Reduce Investment Risk with Options

Post on: 7 Июль, 2015 No Comment

Reduce Investment Risk with Options

A common way for stock investors to reduce investment risk is with options. Options trading provides a way for investors to leverage their capital and hedge risk at the same time. Here we look at the use of calls and puts to reduce investment risk with options contracts.

What Are Call and Put Options?

A call option gives the buyer the right to purchase a stock at a set price called the strike price no matter how high that price might climb. Because it is an option the investor is under no obligation to execute the contract unless doing so is advantageous. A put option gives the buyer the right to sell a stock at the strike price no matter how far the stock price might fall. And the investor is under not option to execute the contract unless doing so is advantageous.

How Can I Reduce Investment Risk with Call Options?

Let us say that you have been following the fortunes of a company in trouble, ABC Corp. You would think that the stock of ABC Corp. is going to go up. It is currently selling at only $10 a share but you believe that it will become a takeover target and that the price may well double or triple along the way. The problem that you see is that if the company does not obtain capital in a merger or takeover that it may well go bankrupt and if that happens the price will fall to $0 a share. A way to reduce investment risk with options in this case is to purchase calls on ABC Corp. In doing so you will limit your risk to the premium paid for the call option, which we will say is $1 a share. So you purchase a $115 call contract for 100 shares of ABC Corp. for $100. This means that you will pay $115 a share for the stock up until the expiration date. The takeover may not happen and the company may go bankrupt in which case you will lose your $100. But this would be better than if you had purchased the stock, as you would have paid $1000 and lost all of it. If, in fact, the stock triples in price to $30 a share you will execute the contract and pay $15 a share or $1500 for 100 shares that are really worth $3000.

How Can I Reduce Investment Risk with Put Options?
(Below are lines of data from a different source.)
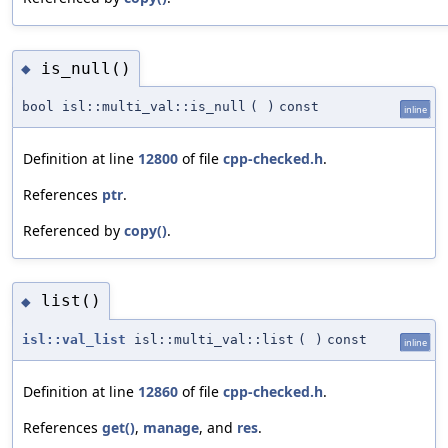
is_null()
◆
bool isl::multi_val::is_null
(
)
const
inline
Definition at line
12800
of file
cpp-checked.h
.
References
ptr
.
Referenced by
copy()
.
list()
◆
isl::val_list
isl::multi_val::list
(
)
const
inline
Definition at line
12860
of file
cpp-checked.h
.
References
get()
,
manage
, and
res
.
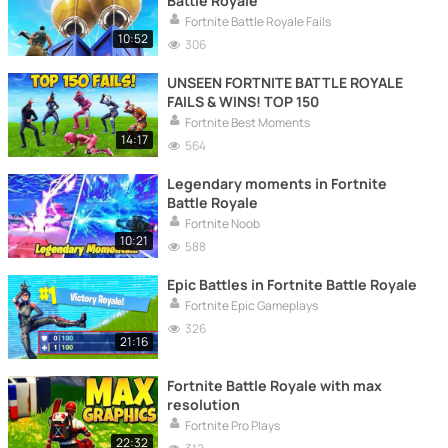
Battle Royale
Fortnite Battle Royale Fails
10:52
306
UNSEEN FORTNITE BATTLE ROYALE
FAILS & WINS! TOP 150
Fortnite Best Moments
14:17
564
Legendary moments in Fortnite
Battle Royale
Fortnite Noob
10:21
588
Epic Battles in Fortnite Battle Royale
Fortnite Epic Gameplays
326
21:16
Fortnite Battle Royale with max
resolution
Fortnite Pro Plays
22:32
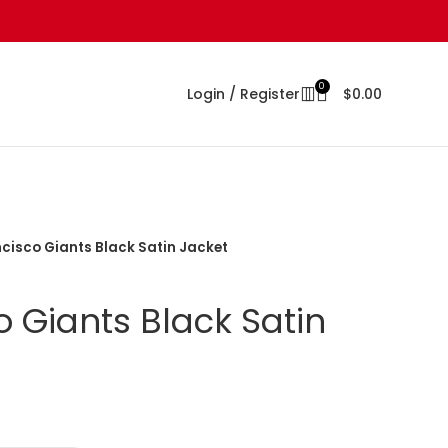
0
Login / Register
$
0.00
cisco Giants Black Satin Jacket
 Giants Black Satin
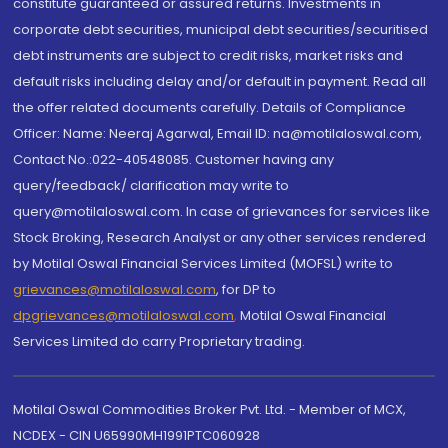
constitute guaranteed or assured returns. Investments in
corporate debt securities, municipal debt securities/securitised
debt instruments are subject to credit risks, market risks and
default risks including delay and/or default in payment. Read all
the offer related documents carefully. Details of Compliance
Officer: Name: Neeraj Agarwal, Email ID: na@motilaloswal.com,
Contact No.:022-40548085. Customer having any
query/feedback/ clarification may write to
query@motilaloswal.com. In case of grievances for services like
Stock Broking, Research Analyst or any other services rendered
by Motilal Oswal Financial Services Limited (MOFSL) write to
grievances@motilaloswal.com
, for DP to
dpgrievances@motilaloswal.com
,
Motilal Oswal Financial
Services Limited do carry Proprietary trading.
Motilal Oswal Commodities Broker Pvt. Ltd. - Member of MCX,
NCDEX - CIN U65990MH1991PTC060928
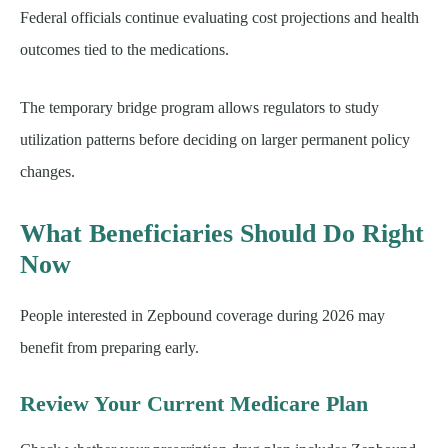
Federal officials continue evaluating cost projections and health
outcomes tied to the medications.
The temporary bridge program allows regulators to study
utilization patterns before deciding on larger permanent policy
changes.
What Beneficiaries Should Do Right
Now
People interested in Zepbound coverage during 2026 may
benefit from preparing early.
Review Your Current Medicare Plan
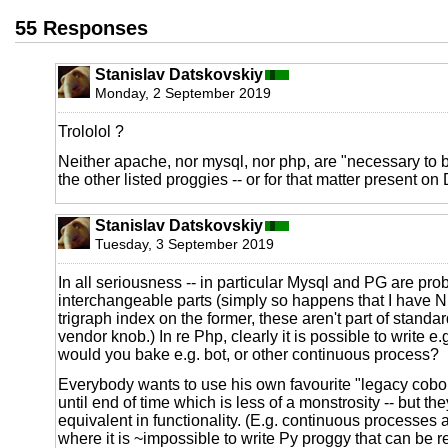
55 Responses
Stanislav Datskovskiy
Monday, 2 September 2019
Trololol ?
Neither apache, nor mysql, nor php, are "necessary to 
the other listed proggies -- or for that matter present on 
Stanislav Datskovskiy
Tuesday, 3 September 2019
In all seriousness -- in particular Mysql and PG are prob
interchangeable parts (simply so happens that I have 
trigraph index on the former, these aren't part of stand
vendor knob.) In re Php, clearly it is possible to write e.
would you bake e.g. bot, or other continuous process?
Everybody wants to use his own favourite "legacy cobo
until end of time which is less of a monstrosity -- but the
equivalent in functionality. (E.g. continuous processes
where it is ~impossible to write Py proggy that can be 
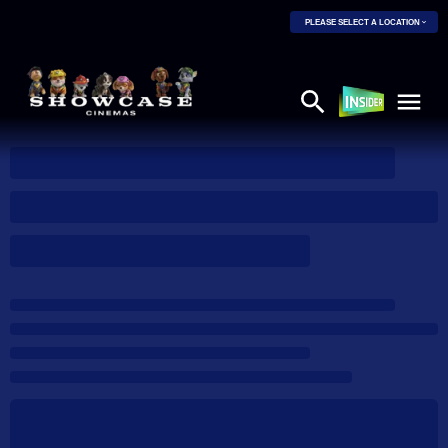
PLEASE SELECT A LOCATION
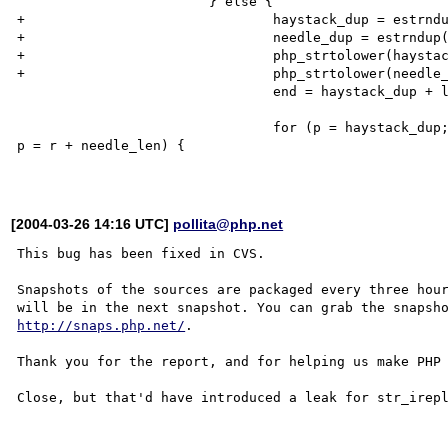
                        } else {

+                               haystack_dup = estrndu
+                               needle_dup = estrndup(
+                               php_strtolower(haystac
+                               php_strtolower(needle_
                                end = haystack_dup + length;

                                for (p = haystack_dup; (r = php_memnstr(p, needle_dup, needle_len, end)); 
p = r + needle_len) {

[2004-03-26 14:16 UTC]
pollita@php.net
This bug has been fixed in CVS.

Snapshots of the sources are packaged every three hour
http://snaps.php.net/
.

Thank you for the report, and for helping us make PHP 
Close, but that'd have introduced a leak for str_irepl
Reduce Investment Risk with Options

In this case let us assume that you invested early in a biotech startup, XYZ Genetics. You bought it at $1 a share and now its all-star drug has passed stage II FDA trials and the stock is selling for $100 a share. You are very happy but you are also concerned that the drug in question may not pass the final FDA hurdles and that the stock price will fall dramatically. But, you do not want to sell the stock because, if it passes the final hurdles, it will probably spit and split again making your original $1 a share worth $400 a share. So, how do put options help in this case. What you do is buy puts on the stock that you own so that if the stock price falls you will still sell at the current stock price and not take a loss. The price that you will pay for this insurance is the premium for the put option. As these hypothetical examples show, stock option trading can be used to hedge investment risk.